He makes the bed.
There’s a history here and an even bigger story, but what I want to share with you is one of the shards I spoke of in an earlier post (Finding Hope in Shattered Dreams).
He makes the bed.
A few years ago and simply out of the blue, my husband began making our bed each morning. No announcements, no asks, no conversations. He just began making the bed.
He’s a very early riser. He’s up hours before the dawn. Me? Not so much. I love to watch a sunrise, but it is rare for me to see one.
Shortly after I’m out of bed and stumbling to the kitchen for a cup of coffee with my matted hair and slippers, he heads back into the bedroom to make the bed.

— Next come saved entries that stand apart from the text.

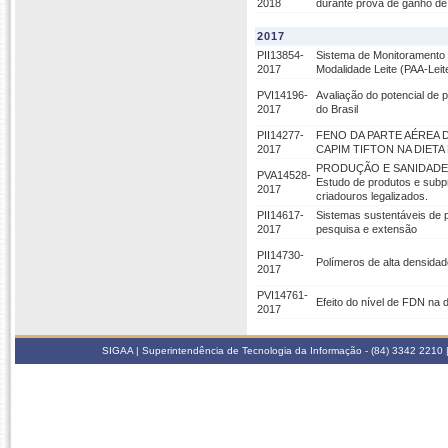
2018
durante prova de ganho de
2017
PII13854-
Sistema de Monitoramento e
2017
Modalidade Leite (PAA-Leit
PVI14196-
Avaliação do potencial de 
2017
do Brasil
PII14277-
FENO DA PARTE AÉREA DA
2017
CAPIM TIFTON NA DIET
PRODUÇÃO E SANIDADE DE
PVA14528-
Estudo de produtos e subpr
2017
criadouros legalizados.
PII14617-
Sistemas sustentáveis de p
2017
pesquisa e extensão
PII14730-
Polímeros de alta densidade
2017
PVI14761-
Efeito do nível de FDN na 
2017
SIGAA | Superintendência de Tecnologia da Informação - (84) 3342 2210 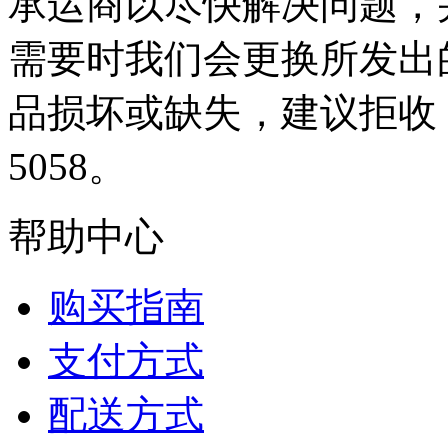
承运商以尽快解决问题，
需要时我们会更换所发出
品损坏或缺失，建议拒收，并
5058。
帮助中心
购买指南
支付方式
配送方式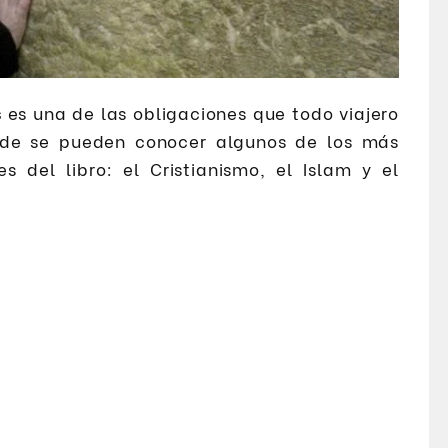
s
es una de las obligaciones que todo viajero
nde se pueden conocer algunos de los más
es del libro: el Cristianismo, el Islam y el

When he first started doing this, I interpreted it as an “I want the bed made, so I’m going to do it after you FINALLY get yourself out of it” kind of thing. He never propped himself up to me, nor did he boast about making the bed after doing it. In fact, he never said anything about it. This was just MY interpretation of his actions. After a few weeks of him making it daily, I caught him in the act one day and decided to join him. While helping, I asked him about it.
His answer floored me.
“I do it to honor you, to honor our marriage and to honor our marriage bed. Making the bed is a reminder to me about the kind of godly husband I want to be and need to be.”
My judgments stopped cold at that moment. His answer gave me a glimmer of hope during a very rough period in our marriage.
Jump forward to today: He’s still an early riser; I’m still not. He still makes the bed; I — prayerfully and in hopes surrendered — allow him to do so.
There are days I will make the bed, and there are days we’ll do it together. Most days, though, he makes the bed.
I’ve never checked in with him about why he still does so, but I’m hoping that if I were to ask, his answer would still be the same.